1. Der Zweck der Pflichtverteidigung, die ein Rechtsanwalt grundsätzlich übernehmen muss (§ 49 Abs. 1 BRAO), besteht – ausschließlich – darin, im öffentlichen Interesse dafür zu sorgen, dass der Beschuldigte in schwerwiegenden Fällen (§ 140 StPO) rechtskundigen Beistand erhält und der ordnungsgemäße Verfahrensablauf gewährleistet wird (vgl. BVerfG, Beschluss vom 8. April 1975 – 2 BvR 207/75, BVerfGE 39, 238, 242; OLG Hamm, Beschluss vom 1. Juni 1993 – 3 Ws 286/93, MDR 1993, 1226; OLG Düsseldorf, Beschluss vom 2. Dezember 1985 – 2 Ws 652/85, NStZ 1986, 138). Die Beiordnung eines Verteidigers erfolgt demzufolge nicht in dessen, sondern allein im öffentlichen Interesse zum Schutz des Beschuldigten. Ein Rechtsanwalt hat deshalb keinen aus eigenem Recht ableitbaren Anspruch darauf, in einer bestimmten Strafsache zum Verteidiger bestellt zu werden, eine ihm übertragene Pflichtverteidigung weiterzuführen und seiner – drohenden oder vollzogenen – Abberufung entgegenzutreten (vgl. OLG Düsseldorf, Beschluss vom 2. Dezember 1985 – 2 Ws 652/85, NStZ 1986, 138). Anders als die Ablehnung der von ihm nach § 49 Abs. 2 i.V.m. § 48 Abs. 2 BRAO beantragten Aufhebung seiner Beiordnung, die ihn mit Blick auf die ihm aus § 49 Abs. 1 BRAO erwachsende Berufspflicht in seinem Recht auf Berufsausübungsfreiheit nach Art. 12 Abs. 1 GG beeinträchtigen kann (vgl. BGH, Beschluss vom 5. März 2020 – StB 6/20, NJW 2020, 1534 Rn. 3 ff.; s. auch BVerfG, Beschluss vom 8. April 1975 – 2 BvR 207/75, BVerfGE 39, 238, 241 f.), ist die Rücknahme der Bestellung kein ihn beschwerender Eingriff in sein Grundrecht aus Art. 12 Abs. 1 GG (vgl. BVerfG, Beschluss vom 8. April 1975 – 2 BvR 207/75, BVerfGE 39, 238, 241 f.; so auch BVerfG, Beschlüsse vom 14. Oktober 1997 – 2 BvQ 32/97, NJW 1998, 444; vom 11. März 1997 – 2 BvR 325/97, NStZ-RR 1997, 202, 203).

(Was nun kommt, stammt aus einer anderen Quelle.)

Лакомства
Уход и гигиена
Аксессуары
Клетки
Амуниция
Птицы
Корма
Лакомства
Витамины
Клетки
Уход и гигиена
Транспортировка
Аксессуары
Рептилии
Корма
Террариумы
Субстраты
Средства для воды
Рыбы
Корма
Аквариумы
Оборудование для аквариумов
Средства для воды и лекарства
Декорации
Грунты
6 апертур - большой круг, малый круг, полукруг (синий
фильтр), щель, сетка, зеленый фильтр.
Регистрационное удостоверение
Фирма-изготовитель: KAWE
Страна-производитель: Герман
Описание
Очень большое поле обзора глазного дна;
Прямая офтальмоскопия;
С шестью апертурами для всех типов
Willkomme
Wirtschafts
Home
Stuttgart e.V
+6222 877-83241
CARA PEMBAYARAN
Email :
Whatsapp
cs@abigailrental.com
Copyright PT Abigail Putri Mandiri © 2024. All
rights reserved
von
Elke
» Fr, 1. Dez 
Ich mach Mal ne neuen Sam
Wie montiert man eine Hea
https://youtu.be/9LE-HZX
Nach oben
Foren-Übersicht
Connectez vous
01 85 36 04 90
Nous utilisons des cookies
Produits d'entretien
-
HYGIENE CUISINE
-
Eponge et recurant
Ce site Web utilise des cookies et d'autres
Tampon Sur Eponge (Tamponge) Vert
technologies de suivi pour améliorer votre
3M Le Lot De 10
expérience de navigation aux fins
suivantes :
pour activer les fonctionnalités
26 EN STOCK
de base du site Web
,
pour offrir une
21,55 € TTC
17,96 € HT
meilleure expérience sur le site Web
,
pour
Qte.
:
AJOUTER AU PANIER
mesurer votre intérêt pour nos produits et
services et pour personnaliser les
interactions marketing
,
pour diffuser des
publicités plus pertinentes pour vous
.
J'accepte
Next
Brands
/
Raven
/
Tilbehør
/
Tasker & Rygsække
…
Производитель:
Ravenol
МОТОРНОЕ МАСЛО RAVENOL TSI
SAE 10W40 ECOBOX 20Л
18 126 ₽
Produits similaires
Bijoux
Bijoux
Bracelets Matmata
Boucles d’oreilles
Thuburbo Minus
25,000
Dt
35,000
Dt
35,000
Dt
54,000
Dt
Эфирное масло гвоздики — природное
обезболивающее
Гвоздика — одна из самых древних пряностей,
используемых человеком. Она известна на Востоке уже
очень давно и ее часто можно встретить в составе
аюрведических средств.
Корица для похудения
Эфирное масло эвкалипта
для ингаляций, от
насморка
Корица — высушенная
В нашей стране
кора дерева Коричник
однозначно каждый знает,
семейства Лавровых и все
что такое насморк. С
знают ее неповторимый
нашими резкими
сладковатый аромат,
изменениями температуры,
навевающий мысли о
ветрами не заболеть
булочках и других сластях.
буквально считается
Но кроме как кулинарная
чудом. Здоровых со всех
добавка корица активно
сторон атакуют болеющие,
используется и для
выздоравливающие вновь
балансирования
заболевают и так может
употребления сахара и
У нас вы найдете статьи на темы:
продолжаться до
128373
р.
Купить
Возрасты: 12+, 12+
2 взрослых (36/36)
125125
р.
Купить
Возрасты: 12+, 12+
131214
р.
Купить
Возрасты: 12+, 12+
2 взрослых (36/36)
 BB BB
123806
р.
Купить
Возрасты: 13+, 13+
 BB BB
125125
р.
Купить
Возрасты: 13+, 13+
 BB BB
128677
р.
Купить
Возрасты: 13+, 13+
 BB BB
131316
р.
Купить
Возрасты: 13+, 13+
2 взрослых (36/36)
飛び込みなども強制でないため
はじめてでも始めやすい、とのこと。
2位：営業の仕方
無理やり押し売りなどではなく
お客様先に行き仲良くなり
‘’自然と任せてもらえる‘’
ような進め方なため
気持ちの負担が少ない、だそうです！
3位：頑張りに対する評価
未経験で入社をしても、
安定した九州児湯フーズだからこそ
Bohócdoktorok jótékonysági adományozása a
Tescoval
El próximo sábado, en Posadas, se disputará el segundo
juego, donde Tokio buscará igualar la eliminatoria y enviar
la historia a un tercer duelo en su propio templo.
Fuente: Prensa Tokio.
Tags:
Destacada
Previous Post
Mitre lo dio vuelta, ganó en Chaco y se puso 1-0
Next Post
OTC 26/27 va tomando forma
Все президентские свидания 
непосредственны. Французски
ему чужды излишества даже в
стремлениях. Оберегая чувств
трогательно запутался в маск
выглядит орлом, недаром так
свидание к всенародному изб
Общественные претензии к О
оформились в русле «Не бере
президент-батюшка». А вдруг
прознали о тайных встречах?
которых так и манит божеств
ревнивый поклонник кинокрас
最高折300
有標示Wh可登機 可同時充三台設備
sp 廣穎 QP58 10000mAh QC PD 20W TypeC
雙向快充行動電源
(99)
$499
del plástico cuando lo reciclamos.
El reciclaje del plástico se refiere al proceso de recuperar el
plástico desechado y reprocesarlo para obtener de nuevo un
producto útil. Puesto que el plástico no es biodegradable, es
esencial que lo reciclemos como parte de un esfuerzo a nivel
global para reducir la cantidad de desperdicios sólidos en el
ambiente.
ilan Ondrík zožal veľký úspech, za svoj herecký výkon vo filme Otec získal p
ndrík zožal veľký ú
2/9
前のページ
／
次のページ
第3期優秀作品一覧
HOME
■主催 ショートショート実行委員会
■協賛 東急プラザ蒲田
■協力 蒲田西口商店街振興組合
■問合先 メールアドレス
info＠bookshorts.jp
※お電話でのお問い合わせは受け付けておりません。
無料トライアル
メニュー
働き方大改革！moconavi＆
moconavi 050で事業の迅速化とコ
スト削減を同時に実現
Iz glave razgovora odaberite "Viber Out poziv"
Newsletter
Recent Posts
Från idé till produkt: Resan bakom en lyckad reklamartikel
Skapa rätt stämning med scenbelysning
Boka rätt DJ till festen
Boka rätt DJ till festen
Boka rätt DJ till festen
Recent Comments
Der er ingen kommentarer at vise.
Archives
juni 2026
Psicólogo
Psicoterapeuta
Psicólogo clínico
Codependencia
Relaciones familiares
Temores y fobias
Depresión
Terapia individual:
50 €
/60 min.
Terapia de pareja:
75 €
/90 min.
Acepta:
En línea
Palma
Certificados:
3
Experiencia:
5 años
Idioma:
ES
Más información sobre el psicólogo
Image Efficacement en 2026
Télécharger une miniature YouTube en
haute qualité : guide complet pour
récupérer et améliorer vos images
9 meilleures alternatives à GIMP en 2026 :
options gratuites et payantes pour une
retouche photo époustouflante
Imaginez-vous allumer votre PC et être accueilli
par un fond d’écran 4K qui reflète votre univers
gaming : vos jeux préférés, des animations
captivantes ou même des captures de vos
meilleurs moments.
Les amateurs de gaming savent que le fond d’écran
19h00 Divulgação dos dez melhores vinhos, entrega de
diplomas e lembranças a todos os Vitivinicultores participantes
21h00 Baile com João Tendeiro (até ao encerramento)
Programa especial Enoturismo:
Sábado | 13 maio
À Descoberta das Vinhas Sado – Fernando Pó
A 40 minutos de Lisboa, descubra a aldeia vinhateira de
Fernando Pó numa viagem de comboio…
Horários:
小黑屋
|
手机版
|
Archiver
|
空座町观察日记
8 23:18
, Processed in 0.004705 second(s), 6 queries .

Aus der ihm durch die staatliche Indienstnahme zukommenden öffentlichen Funktion folgt nichts anderes (so aber Hilgendorf, NStZ 1996, 1, 7; SSW-StPO/Beulke, 4. Aufl., § 143 Rn. 29), denn die Aufgabenerfüllung im öffentlichen Interesse endet mit der Aufhebung der Bestellung. Mit Blick auf seine öffentliche Funktion liegt auch keine vergleichbare Interessenlage zu einem Wahlverteidiger und dessen Beschwerderecht aus § 138d Abs. 6 Satz 1 StPO vor (anders Hilgendorf, NStZ 1996, 1, 6 f.). Zudem darf der ausgeschlossene Wahlverteidiger in dem betreffenden Verfahren für den Angeklagten in keiner Form mehr auftreten (vgl. Meyer-Goßner/Schmitt, StPO, 63. Aufl., § 138a Rn. 22), während der Pflichtverteidiger nach seiner Abberufung grundsätzlich weiterhin als Wahlverteidiger tätig werden kann (vgl. BVerfG, Beschluss vom 8. April 1975 – 2 BvR 207/75, BVerfGE 39, 238, 245 f.). Da dem Verteidiger kein Anspruch auf Fortführung des Pflichtverteidigermandats zusteht, vermögen – anders als der Beschwerdeführer meint – damit ggf. verbundene wirtschaftliche Interessen oder ein Rehabilitationsinteresse eine Rechtsbetroffenheit ebenfalls nicht auszulösen.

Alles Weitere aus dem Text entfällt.